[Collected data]
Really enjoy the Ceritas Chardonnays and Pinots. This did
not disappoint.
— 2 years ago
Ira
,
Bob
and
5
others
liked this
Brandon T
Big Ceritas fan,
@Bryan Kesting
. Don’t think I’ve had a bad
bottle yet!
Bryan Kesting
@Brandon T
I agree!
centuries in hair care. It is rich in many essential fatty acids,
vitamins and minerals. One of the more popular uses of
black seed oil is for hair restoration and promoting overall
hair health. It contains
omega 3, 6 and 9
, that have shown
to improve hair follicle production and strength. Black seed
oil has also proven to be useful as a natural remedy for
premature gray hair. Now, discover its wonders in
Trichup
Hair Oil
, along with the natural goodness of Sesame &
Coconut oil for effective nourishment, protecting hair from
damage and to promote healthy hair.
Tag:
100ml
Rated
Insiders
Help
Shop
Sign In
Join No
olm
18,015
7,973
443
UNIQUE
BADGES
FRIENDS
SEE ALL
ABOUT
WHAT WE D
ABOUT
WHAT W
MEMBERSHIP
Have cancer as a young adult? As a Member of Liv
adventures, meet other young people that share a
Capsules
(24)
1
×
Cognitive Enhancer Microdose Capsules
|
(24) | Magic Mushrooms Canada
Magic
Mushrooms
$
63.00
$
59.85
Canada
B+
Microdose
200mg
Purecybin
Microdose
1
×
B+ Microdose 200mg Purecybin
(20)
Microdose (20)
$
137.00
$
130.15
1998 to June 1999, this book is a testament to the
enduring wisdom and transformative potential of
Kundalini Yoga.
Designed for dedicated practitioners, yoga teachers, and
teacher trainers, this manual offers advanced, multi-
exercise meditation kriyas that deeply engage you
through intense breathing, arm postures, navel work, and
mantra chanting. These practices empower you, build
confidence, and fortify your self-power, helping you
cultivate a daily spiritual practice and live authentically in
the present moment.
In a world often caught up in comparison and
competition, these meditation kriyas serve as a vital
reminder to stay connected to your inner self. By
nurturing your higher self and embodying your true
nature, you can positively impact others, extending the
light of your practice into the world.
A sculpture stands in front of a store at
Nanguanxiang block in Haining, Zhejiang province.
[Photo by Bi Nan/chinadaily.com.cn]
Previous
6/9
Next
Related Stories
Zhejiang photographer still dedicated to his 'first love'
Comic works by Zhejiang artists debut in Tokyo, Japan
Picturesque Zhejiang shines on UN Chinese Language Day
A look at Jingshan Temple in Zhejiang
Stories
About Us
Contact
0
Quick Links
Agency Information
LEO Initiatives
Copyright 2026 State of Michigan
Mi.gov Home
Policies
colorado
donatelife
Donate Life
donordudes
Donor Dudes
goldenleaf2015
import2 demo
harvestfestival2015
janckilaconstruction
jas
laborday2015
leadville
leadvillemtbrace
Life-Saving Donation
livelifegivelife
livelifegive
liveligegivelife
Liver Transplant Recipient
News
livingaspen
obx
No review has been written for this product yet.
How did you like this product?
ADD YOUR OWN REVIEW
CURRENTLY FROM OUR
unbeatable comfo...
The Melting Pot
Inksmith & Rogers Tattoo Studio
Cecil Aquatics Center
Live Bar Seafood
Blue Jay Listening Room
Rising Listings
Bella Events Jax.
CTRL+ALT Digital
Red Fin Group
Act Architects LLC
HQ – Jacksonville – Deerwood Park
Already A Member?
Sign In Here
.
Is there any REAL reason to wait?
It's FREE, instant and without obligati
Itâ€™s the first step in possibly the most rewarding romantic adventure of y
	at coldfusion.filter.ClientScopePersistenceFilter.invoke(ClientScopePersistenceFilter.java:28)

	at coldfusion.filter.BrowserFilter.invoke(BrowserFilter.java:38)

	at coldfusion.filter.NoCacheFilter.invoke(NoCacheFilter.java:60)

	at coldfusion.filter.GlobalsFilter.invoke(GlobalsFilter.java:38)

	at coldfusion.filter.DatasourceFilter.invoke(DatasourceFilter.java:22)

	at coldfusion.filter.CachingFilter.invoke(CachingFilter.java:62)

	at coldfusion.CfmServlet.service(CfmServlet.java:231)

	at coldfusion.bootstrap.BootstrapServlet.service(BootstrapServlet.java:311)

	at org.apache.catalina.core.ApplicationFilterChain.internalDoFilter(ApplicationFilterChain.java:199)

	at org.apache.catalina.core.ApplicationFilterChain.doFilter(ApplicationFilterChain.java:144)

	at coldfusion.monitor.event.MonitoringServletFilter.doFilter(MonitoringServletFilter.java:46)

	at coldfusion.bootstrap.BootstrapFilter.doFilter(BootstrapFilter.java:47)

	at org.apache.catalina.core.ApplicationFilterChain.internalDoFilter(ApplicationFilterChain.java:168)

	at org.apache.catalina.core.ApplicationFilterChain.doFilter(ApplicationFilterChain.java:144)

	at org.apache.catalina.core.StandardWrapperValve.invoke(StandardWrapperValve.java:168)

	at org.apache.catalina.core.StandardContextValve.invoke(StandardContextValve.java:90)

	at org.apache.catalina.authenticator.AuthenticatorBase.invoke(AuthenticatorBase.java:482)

[WHAT YOU SHOULD DO]
Every entry above should come back exactly as written.

[SOLUTION TO THE PROBLEM]
Really enjoy the Ceritas Chardonnays and Pinots. This did
not disappoint.
— 2 years ago
Ira
,
Bob
and
5
others
liked this
Brandon T
Big Ceritas fan,
@Bryan Kesting
. Don’t think I’ve had a bad
bottle yet!
Bryan Kesting
@Brandon T
I agree!
centuries in hair care. It is rich in many essential fatty acids,
vitamins and minerals. One of the more popular uses of
black seed oil is for hair restoration and promoting overall
hair health. It contains
omega 3, 6 and 9
, that have shown
to improve hair follicle production and strength. Black seed
oil has also proven to be useful as a natural remedy for
premature gray hair. Now, discover its wonders in
Trichup
Hair Oil
, along with the natural goodness of Sesame &
Coconut oil for effective nourishment, protecting hair from
damage and to promote healthy hair.
Tag:
100ml
Rated
Insiders
Help
Shop
Sign In
Join No
olm
18,015
7,973
443
UNIQUE
BADGES
FRIENDS
SEE ALL
ABOUT
WHAT WE D
ABOUT
WHAT W
MEMBERSHIP
Have cancer as a young adult? As a Member of Liv
adventures, meet other young people that share a
Capsules
(24)
1
×
Cognitive Enhancer Microdose Capsules
|
(24) | Magic Mushrooms Canada
Magic
Mushrooms
$
63.00
$
59.85
Canada
B+
Microdose
200mg
Purecybin
Microdose
1
×
B+ Microdose 200mg Purecybin
(20)
Microdose (20)
$
137.00
$
130.15
1998 to June 1999, this book is a testament to the
enduring wisdom and transformative potential of
Kundalini Yoga.
Designed for dedicated practitioners, yoga teachers, and
teacher trainers, this manual offers advanced, multi-
exercise meditation kriyas that deeply engage you
through intense breathing, arm postures, navel work, and
mantra chanting. These practices empower you, build
confidence, and fortify your self-power, helping you
cultivate a daily spiritual practice and live authentically in
the present moment.
In a world often caught up in comparison and
competition, these meditation kriyas serve as a vital
reminder to stay connected to your inner self. By
nurturing your higher self and embodying your true
nature, you can positively impact others, extending the
light of your practice into the world.
A sculpture stands in front of a store at
Nanguanxiang block in Haining, Zhejiang province.
[Photo by Bi Nan/chinadaily.com.cn]
Previous
6/9
Next
Related Stories
Zhejiang photographer still dedicated to his 'first love'
Comic works by Zhejiang artists debut in Tokyo, Japan
Picturesque Zhejiang shines on UN Chinese Language Day
A look at Jingshan Temple in Zhejiang
Stories
About Us
Contact
0
Quick Links
Agency Information
LEO Initiatives
Copyright 2026 State of Michigan
Mi.gov Home
Policies
colorado
donatelife
Donate Life
donordudes
Donor Dudes
goldenleaf2015
import2 demo
harvestfestival2015
janckilaconstruction
jas
laborday2015
leadville
leadvillemtbrace
Life-Saving Donation
livelifegivelife
livelifegive
liveligegivelife
Liver Transplant Recipient
News
livingaspen
obx
No review has been written for this product yet.
How did you like this product?
ADD YOUR OWN REVIEW
CURRENTLY FROM OUR
unbeatable comfo...
The Melting Pot
Inksmith & Rogers Tattoo Studio
Cecil Aquatics Center
Live Bar Seafood
Blue Jay Listening Room
Rising Listings
Bella Events Jax.
CTRL+ALT Digital
Red Fin Group
Act Architects LLC
HQ – Jacksonville – Deerwood Park
Already A Member?
Sign In Here
.
Is there any REAL reason to wait?
It's FREE, instant and without obligati
Itâ€™s the first step in possibly the most rewarding romantic adventure of y
	at coldfusion.filter.ClientScopePersistenceFilter.invoke(ClientScopePersistenceFilter.java:28)

	at coldfusion.filter.BrowserFilter.invoke(BrowserFilter.java:38)

	at coldfusion.filter.NoCacheFilter.invoke(NoCacheFilter.java:60)

	at coldfusion.filter.GlobalsFilter.invoke(GlobalsFilter.java:38)

	at coldfusion.filter.DatasourceFilter.invoke(DatasourceFilter.java:22)

	at coldfusion.filter.CachingFilter.invoke(CachingFilter.java:62)

	at coldfusion.CfmServlet.service(CfmServlet.java:231)

	at coldfusion.bootstrap.BootstrapServlet.service(BootstrapServlet.java:311)

	at org.apache.catalina.core.ApplicationFilterChain.internalDoFilter(ApplicationFilterChain.java:199)

	at org.apache.catalina.core.ApplicationFilterChain.doFilter(ApplicationFilterChain.java:144)

	at coldfusion.monitor.event.MonitoringServletFilter.doFilter(MonitoringServletFilter.java:46)

	at coldfusion.bootstrap.BootstrapFilter.doFilter(BootstrapFilter.java:47)

	at org.apache.catalina.core.ApplicationFilterChain.internalDoFilter(ApplicationFilterChain.java:168)

	at org.apache.catalina.core.ApplicationFilterChain.doFilter(ApplicationFilterChain.java:144)

	at org.apache.catalina.core.StandardWrapperValve.invoke(StandardWrapperValve.java:168)

	at org.apache.catalina.core.StandardContextValve.invoke(StandardContextValve.java:90)

	at org.apache.catalina.authenticator.AuthenticatorBase.invoke(AuthenticatorBase.java:482)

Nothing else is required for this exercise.